* _TASK PROMPT_
Identify all lines of the data containing the string "Producción" and copy them.

* _GIVEN INFORMATION_

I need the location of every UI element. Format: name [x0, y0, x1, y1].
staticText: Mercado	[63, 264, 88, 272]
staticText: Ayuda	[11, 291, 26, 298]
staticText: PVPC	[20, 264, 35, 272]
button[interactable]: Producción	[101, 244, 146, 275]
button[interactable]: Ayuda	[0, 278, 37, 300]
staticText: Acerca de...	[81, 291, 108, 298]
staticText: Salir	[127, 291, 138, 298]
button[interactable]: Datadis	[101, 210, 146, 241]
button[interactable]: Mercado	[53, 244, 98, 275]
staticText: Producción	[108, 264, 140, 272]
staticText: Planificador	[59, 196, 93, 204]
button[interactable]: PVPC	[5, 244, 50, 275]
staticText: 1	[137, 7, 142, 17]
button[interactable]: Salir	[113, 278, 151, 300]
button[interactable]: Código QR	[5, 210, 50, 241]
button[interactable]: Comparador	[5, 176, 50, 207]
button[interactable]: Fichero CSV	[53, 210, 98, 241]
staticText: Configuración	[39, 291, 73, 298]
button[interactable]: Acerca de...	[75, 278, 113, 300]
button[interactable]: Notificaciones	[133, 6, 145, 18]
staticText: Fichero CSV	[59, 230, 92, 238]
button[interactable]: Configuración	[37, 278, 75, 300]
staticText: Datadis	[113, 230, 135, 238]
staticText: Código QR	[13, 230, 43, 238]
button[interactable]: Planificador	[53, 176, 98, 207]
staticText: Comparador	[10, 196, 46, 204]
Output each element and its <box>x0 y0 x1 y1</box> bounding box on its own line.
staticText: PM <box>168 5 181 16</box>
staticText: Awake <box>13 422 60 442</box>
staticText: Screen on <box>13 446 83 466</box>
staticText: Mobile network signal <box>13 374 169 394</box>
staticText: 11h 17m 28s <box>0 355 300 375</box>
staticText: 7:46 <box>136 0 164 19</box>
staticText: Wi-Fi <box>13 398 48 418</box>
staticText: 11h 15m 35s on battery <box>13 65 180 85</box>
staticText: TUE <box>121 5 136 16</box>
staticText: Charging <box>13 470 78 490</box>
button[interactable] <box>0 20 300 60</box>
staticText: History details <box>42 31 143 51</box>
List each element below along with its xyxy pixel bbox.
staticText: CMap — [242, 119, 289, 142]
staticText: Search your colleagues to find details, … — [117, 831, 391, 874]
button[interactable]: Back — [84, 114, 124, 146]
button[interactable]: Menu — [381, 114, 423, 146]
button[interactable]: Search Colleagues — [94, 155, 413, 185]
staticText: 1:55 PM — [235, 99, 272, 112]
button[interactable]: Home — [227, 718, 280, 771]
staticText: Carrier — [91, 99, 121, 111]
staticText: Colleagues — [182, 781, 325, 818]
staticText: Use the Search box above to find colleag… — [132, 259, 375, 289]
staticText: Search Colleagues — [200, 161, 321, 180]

* * *

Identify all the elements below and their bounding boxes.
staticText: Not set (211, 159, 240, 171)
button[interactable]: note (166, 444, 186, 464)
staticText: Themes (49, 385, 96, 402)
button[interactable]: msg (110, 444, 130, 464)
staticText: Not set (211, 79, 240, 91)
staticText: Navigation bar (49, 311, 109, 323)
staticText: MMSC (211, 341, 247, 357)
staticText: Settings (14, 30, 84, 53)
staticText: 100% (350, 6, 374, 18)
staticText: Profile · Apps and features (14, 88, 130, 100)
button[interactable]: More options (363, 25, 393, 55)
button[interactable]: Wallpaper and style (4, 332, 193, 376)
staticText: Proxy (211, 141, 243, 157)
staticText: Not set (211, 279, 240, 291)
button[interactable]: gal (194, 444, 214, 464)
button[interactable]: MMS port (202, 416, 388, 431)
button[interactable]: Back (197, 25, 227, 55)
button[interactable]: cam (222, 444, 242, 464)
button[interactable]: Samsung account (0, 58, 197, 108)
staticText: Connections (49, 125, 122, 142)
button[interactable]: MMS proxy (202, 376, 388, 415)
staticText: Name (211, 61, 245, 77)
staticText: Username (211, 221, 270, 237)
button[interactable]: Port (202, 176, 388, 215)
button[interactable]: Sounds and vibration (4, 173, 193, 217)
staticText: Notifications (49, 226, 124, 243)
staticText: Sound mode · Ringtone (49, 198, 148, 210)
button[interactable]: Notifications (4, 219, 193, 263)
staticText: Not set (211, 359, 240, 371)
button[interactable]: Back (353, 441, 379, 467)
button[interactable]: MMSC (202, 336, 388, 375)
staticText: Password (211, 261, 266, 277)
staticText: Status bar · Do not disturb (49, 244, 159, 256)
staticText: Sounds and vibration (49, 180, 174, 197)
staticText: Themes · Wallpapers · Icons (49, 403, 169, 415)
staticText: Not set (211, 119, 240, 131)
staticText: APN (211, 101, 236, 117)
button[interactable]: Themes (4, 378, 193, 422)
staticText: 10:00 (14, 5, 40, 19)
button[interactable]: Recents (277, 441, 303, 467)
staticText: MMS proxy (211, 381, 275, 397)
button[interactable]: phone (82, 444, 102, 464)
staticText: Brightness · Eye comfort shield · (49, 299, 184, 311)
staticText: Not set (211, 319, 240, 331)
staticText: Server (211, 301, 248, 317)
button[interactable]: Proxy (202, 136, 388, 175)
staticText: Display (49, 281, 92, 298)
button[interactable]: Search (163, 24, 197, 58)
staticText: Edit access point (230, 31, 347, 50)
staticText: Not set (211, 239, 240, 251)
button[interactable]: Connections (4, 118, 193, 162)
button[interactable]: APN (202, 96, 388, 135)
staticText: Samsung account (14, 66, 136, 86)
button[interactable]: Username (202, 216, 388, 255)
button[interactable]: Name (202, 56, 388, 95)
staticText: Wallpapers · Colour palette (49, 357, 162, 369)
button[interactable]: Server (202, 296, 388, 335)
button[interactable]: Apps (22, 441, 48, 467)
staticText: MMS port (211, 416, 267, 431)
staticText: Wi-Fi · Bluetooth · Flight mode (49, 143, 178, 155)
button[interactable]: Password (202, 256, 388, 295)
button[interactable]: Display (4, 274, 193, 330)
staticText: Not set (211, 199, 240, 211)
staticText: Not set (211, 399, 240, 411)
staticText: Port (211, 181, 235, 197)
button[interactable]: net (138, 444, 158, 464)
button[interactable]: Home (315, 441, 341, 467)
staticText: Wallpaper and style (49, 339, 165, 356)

* _THE ANSWER_
button[interactable]: Producción	[101, 244, 146, 275]
staticText: Producción	[108, 264, 140, 272]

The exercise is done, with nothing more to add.